# Small Clip of Me, n20,walker,and the twisted group



## 03dsglightning (Jun 18, 2010)

working on johns pink lift with twisted.


----------



## phreebsd (Dec 16, 2004)

walker has the same taste in shirts as i do. he always wearing one too


----------



## meangreen360 (May 3, 2009)

Who's fox body mustang is that?


----------



## 03dsglightning (Jun 18, 2010)

All the cars were johns cept the 03 dsg lightning there. 
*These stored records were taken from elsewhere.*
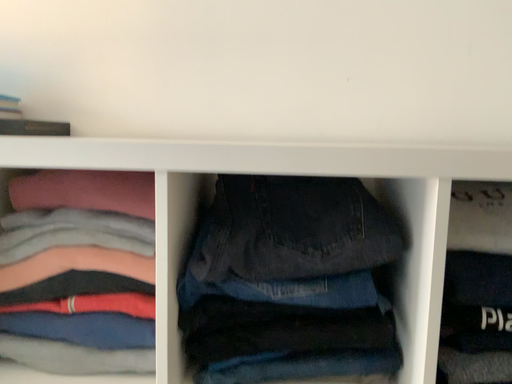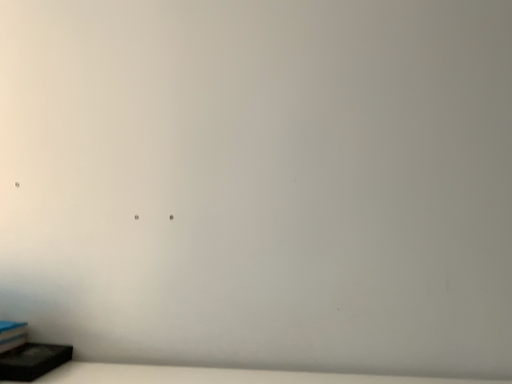 Question: How did the camera likely rotate when shooting the video?

Choices:
 (A) rotated downward
 (B) rotated upward

Answer: (B) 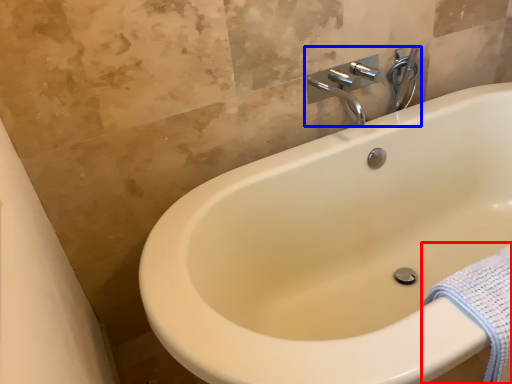 Question: Which object is closer to the camera taking this photo, bath towel (highlighted by a red box) or tap (highlighted by a blue box)?

Choices:
 (A) bath towel
 (B) tap

Answer: (A) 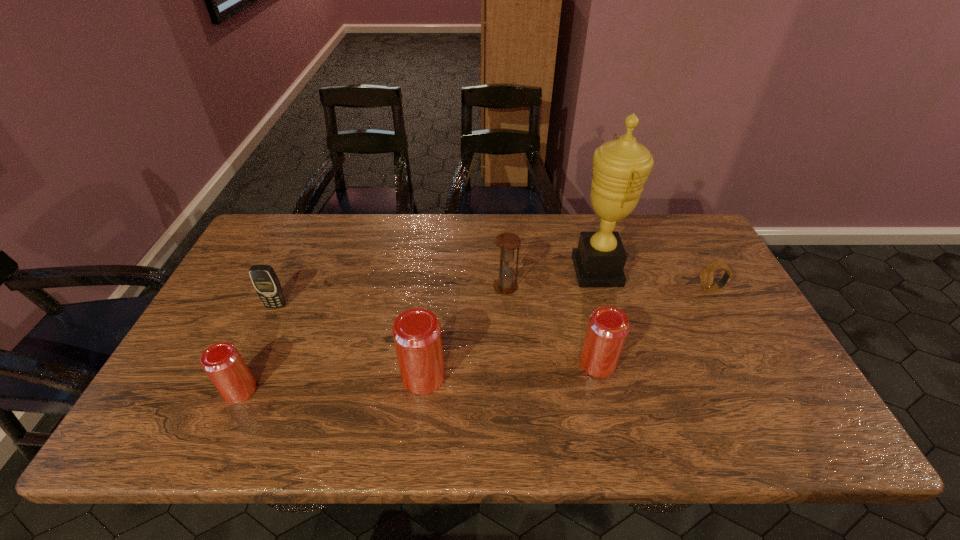 Where is `vacant area located 0.290m on the back of the rightmost beer can`? Image resolution: width=960 pixels, height=540 pixels. vacant area located 0.290m on the back of the rightmost beer can is located at coordinates (576, 273).

You are a GUI agent. You are given a task and a screenshot of the screen. Output one action in this format:
    pyautogui.click(x=<x>, y=<y>)
    Task: Click on the free region located 0.190m at the front of the trophy cup with handles
    This screenshot has width=960, height=540.
    Given the screenshot: What is the action you would take?
    pyautogui.click(x=510, y=271)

Sent from my iPhone using Tapatalk


----------



## walker (Apr 5, 2009)

meangreen360 said:


> Who's fox body mustang is that?


 
that car is a certified sleeper toooooooo


----------



## 03dsglightning (Jun 18, 2010)

Sleeper ? Lol it's a gutted race
Car. 


Sent from my iPhone using Tapatalk


----------



## walker (Apr 5, 2009)

03dsglightning said:


> Sleeper ? Lol it's a gutted race
> Car.
> 
> 
> Sent from my iPhone using Tapatalk


but if you looked at it would you think its as fast as it is not knowing


----------



## Eight (Mar 24, 2010)

Cool, is that rear mount pink.


----------



## Polaris425 (Dec 16, 2004)

Eight said:


> Cool, is that rear mount pink.


whole thing is pink! :bigok:


----------



## Eight (Mar 24, 2010)

Yea, I'm stupid.lol Just now saw that he sais the whole thing was pink.


----------



## 03dsglightning (Jun 18, 2010)

walker said:


> but if you looked at it would you think its as fast as it is not knowing


yep its not really a looker.....but she puts out !!


----------



## rowdy-outty (Jul 28, 2010)

Taking a ford to a drag race is like taking a honda to a pit race. You got the best seat to see who is gonna win! :nutkick: :haha:


----------



## 03dsglightning (Jun 18, 2010)

Huh odd... A new 5.0 mustang went 11.8 stock with some drag radials last night @ Dallas race
Way. That's faster than Chevys 76,000$ z06 vette 


Sent from my iPhone using Tapatalk


----------



## rowdy-outty (Jul 28, 2010)

I knew I could get atleast one of my Ford buddies fired up with that one! lol


----------



## 03dsglightning (Jun 18, 2010)

Lol yep 


Sent from my iPhone using Tapatalk


----------